Stock Markets April 1, 2026

TSMC to Manufacture 3-nm Chips in Japan Starting 2028, Filing Shows

Taiwanese contract foundry amends investment plan for second Kumamoto facility to support AI-driven demand

By Ajmal Hussain TSM
TSMC to Manufacture 3-nm Chips in Japan Starting 2028, Filing Shows
TSM

A Taiwan government filing shows TSMC plans to start producing advanced 3-nanometer chips at its second Japanese factory by 2028, targeting a throughput of 15,000 12-inch wafers per month. Equipment installation and mass production are both slated to begin in 2028. The move expands the company’s overseas footprint as it responds to strong demand from the artificial intelligence sector.

Key Points

  • TSMC plans to produce 3-nanometer chips in Japan from 2028 at a planned rate of 15,000 12-inch wafers per month.
  • Equipment installation and mass production are both expected to begin in 2028, establishing a defined timeline for the new facility.
  • The second Japanese unit is expected to be located in Kumamoto, complementing TSMC’s overseas foundries in the U.S. and Japan amid strong AI-driven demand.

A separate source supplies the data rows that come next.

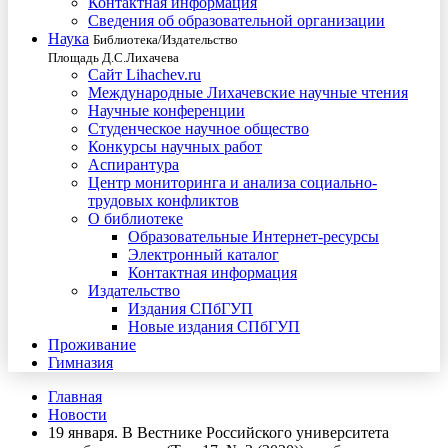
Контактная информация
Сведения об образовательной организации
Наука
Библиотека/Издательство
Площадь Д.С.Лихачева
Сайт Lihachev.ru
Международные Лихачевские научные чтения
Научные конференции
Студенческое научное общество
Конкурсы научных работ
Аспирантура
Центр мониторинга и анализа социально-
трудовых конфликтов
О библиотеке
Образовательные Интернет-ресурсы
Электронный каталог
Контактная информация
Издательство
Издания СПбГУП
Новые издания СПбГУП
Проживание
Гимназия
Главная
Новости
19 января. В Вестнике Российского университета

TSMC has notified Taiwanese authorities that it intends to begin manufacturing 3-nanometer chips at its second Japanese foundry by 2028, according to a government filing disclosed late Tuesday. The amendment to the company's investment plan specifies a target output of 15,000 12-inch wafers per month for the facility.

The filing indicates that equipment installation and setup for the second factory are expected to start in 2028, with mass production scheduled to commence the same year. This update formalizes earlier indications from the company that the second Japanese site would host advanced 3-nanometer process technology.

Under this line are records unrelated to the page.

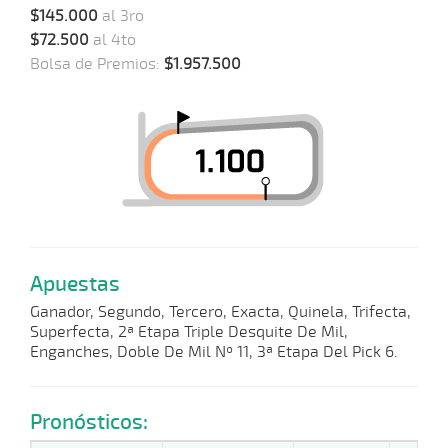
$145.000
al 3ro
$72.500
al 4to
Bolsa de Premios:
$1.957.500
Apuestas
Ganador, Segundo, Tercero, Exacta, Quinela, Trifecta,
Superfecta, 2ª Etapa Triple Desquite De Mil,
Enganches, Doble De Mil Nº 11, 3ª Etapa Del Pick 6.
Pronósticos:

TSMC established a presence in Japan in 2021 with a unit in Kumamoto, and the company expects the second facility to be located in the same prefecture. While Taiwan remains the center of its production operations, TSMC has been building capacity overseas - including foundries in the United States and Japan - and it plans further expansion at those sites.

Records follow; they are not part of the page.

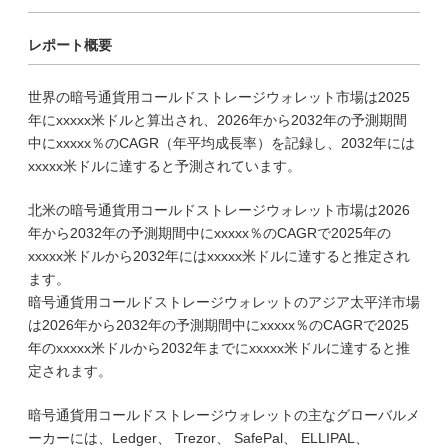
レポート概要
世界の暗号通貨用コールドストレージウォレット市場は2025
年にxxxxx米ドルと算出され、2026年から2032年の予測期間
中にxxxxx％のCAGR（年平均成長率）を記録し、2032年には
xxxxx米ドルに達すると予測されています。
北米の暗号通貨用コールドストレージウォレット市場は2026
年から2032年の予測期間中にxxxxx％のCAGRで2025年の
xxxxx米ドルから2032年にはxxxxx米ドルに達すると推定され
ます。
暗号通貨用コールドストレージウォレットのアジア太平洋市場
は2026年から2032年の予測期間中にxxxxx％のCAGRで2025
年のxxxxx米ドルから2032年までにxxxxx米ドルに達すると推
定されます。
暗号通貨用コールドストレージウォレットの主なグローバルメ
ーカーには、Ledger、 Trezor、 SafePal、 ELLIPAL、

As the world’s largest contract chipmaker, TSMC is expanding capacity to meet what it describes as outsized demand from the artificial intelligence industry. The company’s strategic push to increase production outside Taiwan is presented in the filing as a response to that strong demand profile.


Details

  • The amended investment filing sets a production rate of 15,000 12-inch wafers per month for the second Japanese factory.
  • Equipment installation and setup are expected to begin in 2028, with mass production also starting that year.
  • The second facility is expected to be in Kumamoto prefecture, where TSMC opened its first Japanese unit in 2021.

Context

TSMC’s plan consolidates its strategy to diversify manufacturing locations beyond Taiwan by expanding overseas foundries. The filing frames the ramp-up as aligned with heightened demand from companies investing in artificial intelligence workloads.


Key points

  • TSMC intends to produce 3-nanometer chips in Japan from 2028 at a planned rate of 15,000 12-inch wafers per month - impacting the semiconductor manufacturing sector and capital goods markets.
  • Equipment installation and mass production are both scheduled to begin in 2028, underscoring a defined timeline for capacity deployment that market participants and supply chains will monitor.
  • The expansion in Japan complements TSMC’s overseas footprint, including U.S. and Japanese foundries, and responds to demand coming from the artificial intelligence industry - relevant to AI hardware buyers and data-center service providers.

Risks and uncertainties

  • Timing risk - both equipment installation and mass production are slated for 2028; any deviation from that schedule could affect capacity availability and customer supply plans. This impacts semiconductor supply chains and customers planning procurement around that timeline.
  • Demand concentration - the filing ties the capacity expansion to outsized AI-driven demand; shifts in that demand could alter utilization of the new facility, affecting foundry revenue and capital allocation decisions.
  • Geographic execution - locating the second unit in Kumamoto follows the 2021 establishment of a local unit, but building a second complex in the same prefecture brings execution and regional manufacturing risk that could influence local employment and supplier activity.

Conclusion

The government filing formalizes TSMC’s plan to bring advanced 3-nanometer production to its second Japanese factory with a clear monthly throughput target and a 2028 timeline for installation and mass production. The expansion underscores the company’s effort to scale overseas capacity amid strong AI-sector demand, while leaving open the usual execution and demand-related risks that accompany major fab investments.

Risks

  • Timing risk: equipment installation and mass production are scheduled for 2028, and delays could alter capacity availability - impacting semiconductor supply chains and customers.
  • Demand concentration: the expansion is tied to outsized AI-driven demand; changes in that demand could affect utilization of the new facility - influencing foundry revenues and capital deployment.
  • Execution and regional risk: building a second facility in Kumamoto follows the 2021 unit there and carries execution risks that could affect local manufacturing activity and supplier networks.